> TASK TO COMPLETE
Write the entries below again, precisely as they appear.

Data excerpts
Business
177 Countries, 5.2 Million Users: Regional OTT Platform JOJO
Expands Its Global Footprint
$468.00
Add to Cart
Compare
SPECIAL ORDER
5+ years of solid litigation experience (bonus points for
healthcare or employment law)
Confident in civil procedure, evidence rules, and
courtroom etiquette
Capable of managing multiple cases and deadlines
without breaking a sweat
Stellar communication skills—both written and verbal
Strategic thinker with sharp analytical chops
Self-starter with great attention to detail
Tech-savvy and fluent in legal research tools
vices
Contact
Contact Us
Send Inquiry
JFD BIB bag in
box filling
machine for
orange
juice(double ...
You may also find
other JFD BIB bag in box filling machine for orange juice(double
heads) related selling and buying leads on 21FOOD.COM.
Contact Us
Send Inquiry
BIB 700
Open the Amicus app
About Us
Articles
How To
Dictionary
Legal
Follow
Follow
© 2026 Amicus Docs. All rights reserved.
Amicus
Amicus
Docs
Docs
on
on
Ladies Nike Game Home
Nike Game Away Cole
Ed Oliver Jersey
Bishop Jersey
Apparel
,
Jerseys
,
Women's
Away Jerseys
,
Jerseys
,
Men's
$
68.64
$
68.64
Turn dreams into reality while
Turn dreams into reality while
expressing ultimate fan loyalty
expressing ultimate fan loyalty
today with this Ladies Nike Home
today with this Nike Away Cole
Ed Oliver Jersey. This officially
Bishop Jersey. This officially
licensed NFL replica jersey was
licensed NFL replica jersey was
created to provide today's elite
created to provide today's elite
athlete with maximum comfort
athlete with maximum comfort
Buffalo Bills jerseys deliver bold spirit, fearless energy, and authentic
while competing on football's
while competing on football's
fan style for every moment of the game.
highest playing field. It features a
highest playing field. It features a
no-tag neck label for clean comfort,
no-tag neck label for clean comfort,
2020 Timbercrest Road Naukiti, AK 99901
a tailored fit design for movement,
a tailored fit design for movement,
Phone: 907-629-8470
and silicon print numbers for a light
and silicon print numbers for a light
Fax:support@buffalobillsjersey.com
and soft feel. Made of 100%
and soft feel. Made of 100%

> SOLUTION FOR THIS TASK
Business
177 Countries, 5.2 Million Users: Regional OTT Platform JOJO
Expands Its Global Footprint
$468.00
Add to Cart
Compare
SPECIAL ORDER
5+ years of solid litigation experience (bonus points for
healthcare or employment law)
Confident in civil procedure, evidence rules, and
courtroom etiquette
Capable of managing multiple cases and deadlines
without breaking a sweat
Stellar communication skills—both written and verbal
Strategic thinker with sharp analytical chops
Self-starter with great attention to detail
Tech-savvy and fluent in legal research tools
vices
Contact
Contact Us
Send Inquiry
JFD BIB bag in
box filling
machine for
orange
juice(double ...
You may also find
other JFD BIB bag in box filling machine for orange juice(double
heads) related selling and buying leads on 21FOOD.COM.
Contact Us
Send Inquiry
BIB 700
Open the Amicus app
About Us
Articles
How To
Dictionary
Legal
Follow
Follow
© 2026 Amicus Docs. All rights reserved.
Amicus
Amicus
Docs
Docs
on
on
Ladies Nike Game Home
Nike Game Away Cole
Ed Oliver Jersey
Bishop Jersey
Apparel
,
Jerseys
,
Women's
Away Jerseys
,
Jerseys
,
Men's
$
68.64
$
68.64
Turn dreams into reality while
Turn dreams into reality while
expressing ultimate fan loyalty
expressing ultimate fan loyalty
today with this Ladies Nike Home
today with this Nike Away Cole
Ed Oliver Jersey. This officially
Bishop Jersey. This officially
licensed NFL replica jersey was
licensed NFL replica jersey was
created to provide today's elite
created to provide today's elite
athlete with maximum comfort
athlete with maximum comfort
Buffalo Bills jerseys deliver bold spirit, fearless energy, and authentic
while competing on football's
while competing on football's
fan style for every moment of the game.
highest playing field. It features a
highest playing field. It features a
no-tag neck label for clean comfort,
no-tag neck label for clean comfort,
2020 Timbercrest Road Naukiti, AK 99901
a tailored fit design for movement,
a tailored fit design for movement,
Phone: 907-629-8470
and silicon print numbers for a light
and silicon print numbers for a light
Fax:support@buffalobillsjersey.com
and soft feel. Made of 100%
and soft feel. Made of 100%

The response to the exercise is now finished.